Task to complete ▸ Using the data below, print exactly the line with "product (GDP), making", the line with "business demand", and every line between them, but none of the pictures.
Data for analysis Start Marker
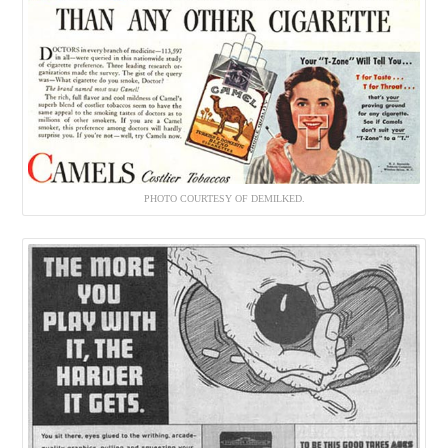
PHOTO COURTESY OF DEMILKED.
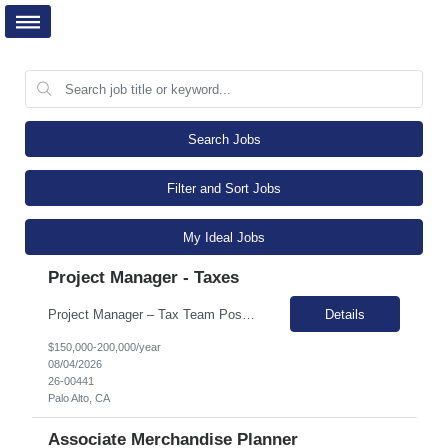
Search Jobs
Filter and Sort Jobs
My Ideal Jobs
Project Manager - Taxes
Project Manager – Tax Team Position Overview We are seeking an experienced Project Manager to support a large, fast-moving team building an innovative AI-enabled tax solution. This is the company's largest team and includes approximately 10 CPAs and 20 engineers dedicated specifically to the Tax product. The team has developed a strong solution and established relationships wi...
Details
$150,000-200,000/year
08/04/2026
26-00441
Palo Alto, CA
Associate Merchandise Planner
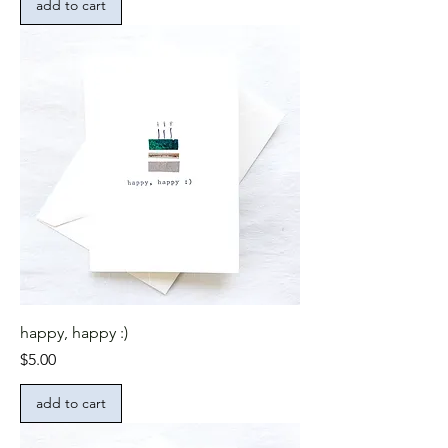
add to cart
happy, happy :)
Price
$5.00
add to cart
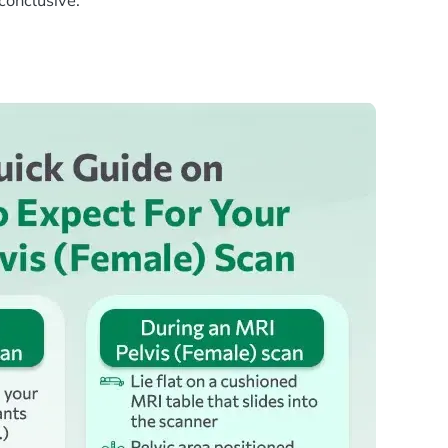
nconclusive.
Data for analysis End Marker
Data for analysis Start Marker
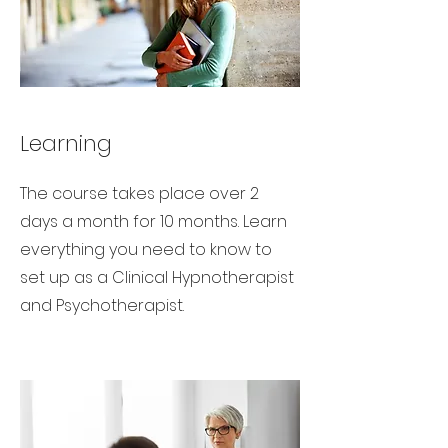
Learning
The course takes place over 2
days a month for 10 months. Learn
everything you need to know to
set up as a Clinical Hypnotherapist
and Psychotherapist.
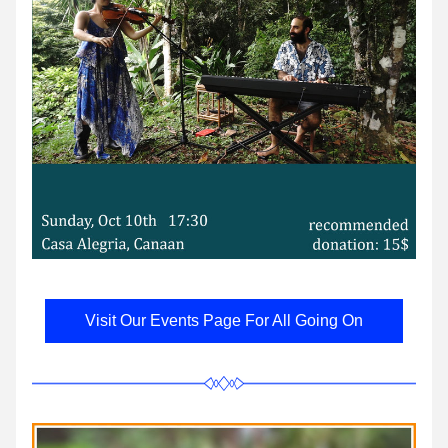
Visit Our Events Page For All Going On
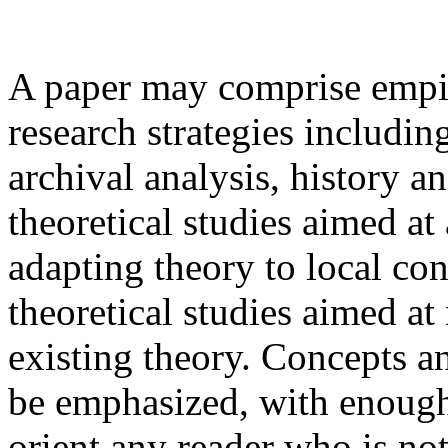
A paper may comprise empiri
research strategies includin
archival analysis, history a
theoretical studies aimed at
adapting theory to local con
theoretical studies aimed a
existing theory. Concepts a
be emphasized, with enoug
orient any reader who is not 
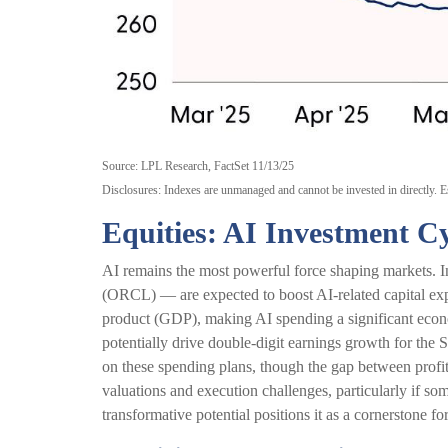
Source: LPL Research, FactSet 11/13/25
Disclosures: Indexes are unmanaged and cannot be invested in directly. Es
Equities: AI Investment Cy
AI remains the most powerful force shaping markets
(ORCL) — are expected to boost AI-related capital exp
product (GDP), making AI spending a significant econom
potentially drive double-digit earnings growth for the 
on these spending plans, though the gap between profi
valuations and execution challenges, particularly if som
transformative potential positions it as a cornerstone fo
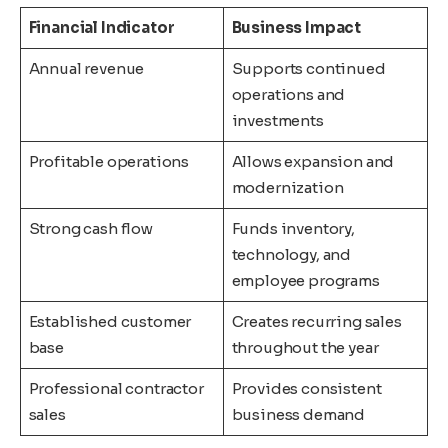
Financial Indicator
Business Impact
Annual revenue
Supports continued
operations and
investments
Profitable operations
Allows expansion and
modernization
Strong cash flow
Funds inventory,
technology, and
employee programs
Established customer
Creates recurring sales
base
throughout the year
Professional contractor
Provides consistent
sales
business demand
Data for analysis End Marker
Data for analysis Start Marker
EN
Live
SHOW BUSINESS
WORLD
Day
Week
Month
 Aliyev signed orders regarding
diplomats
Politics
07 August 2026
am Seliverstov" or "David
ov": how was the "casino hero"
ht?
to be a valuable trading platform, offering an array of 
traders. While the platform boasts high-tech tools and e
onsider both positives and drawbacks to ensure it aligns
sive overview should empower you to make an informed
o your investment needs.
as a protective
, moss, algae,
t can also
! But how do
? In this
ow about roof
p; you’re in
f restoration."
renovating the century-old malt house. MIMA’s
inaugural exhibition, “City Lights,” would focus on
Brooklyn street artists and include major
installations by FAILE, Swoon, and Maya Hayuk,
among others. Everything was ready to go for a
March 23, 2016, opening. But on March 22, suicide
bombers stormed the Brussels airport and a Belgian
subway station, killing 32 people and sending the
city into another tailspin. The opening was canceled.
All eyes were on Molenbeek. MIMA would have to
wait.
Data for analysis End Marker
Expected answer ▸
product (GDP), making AI spending a significant econom
potentially drive double-digit earnings growth for the 
on these spending plans, though the gap between profi
valuations and execution challenges, particularly if som
transformative potential positions it as a cornerstone fo
Financial Indicator
Business Impact
Annual revenue
Supports continued
operations and
investments
Profitable operations
Allows expansion and
modernization
Strong cash flow
Funds inventory,
technology, and
employee programs
Established customer
Creates recurring sales
base
throughout the year
Professional contractor
Provides consistent
sales
business demand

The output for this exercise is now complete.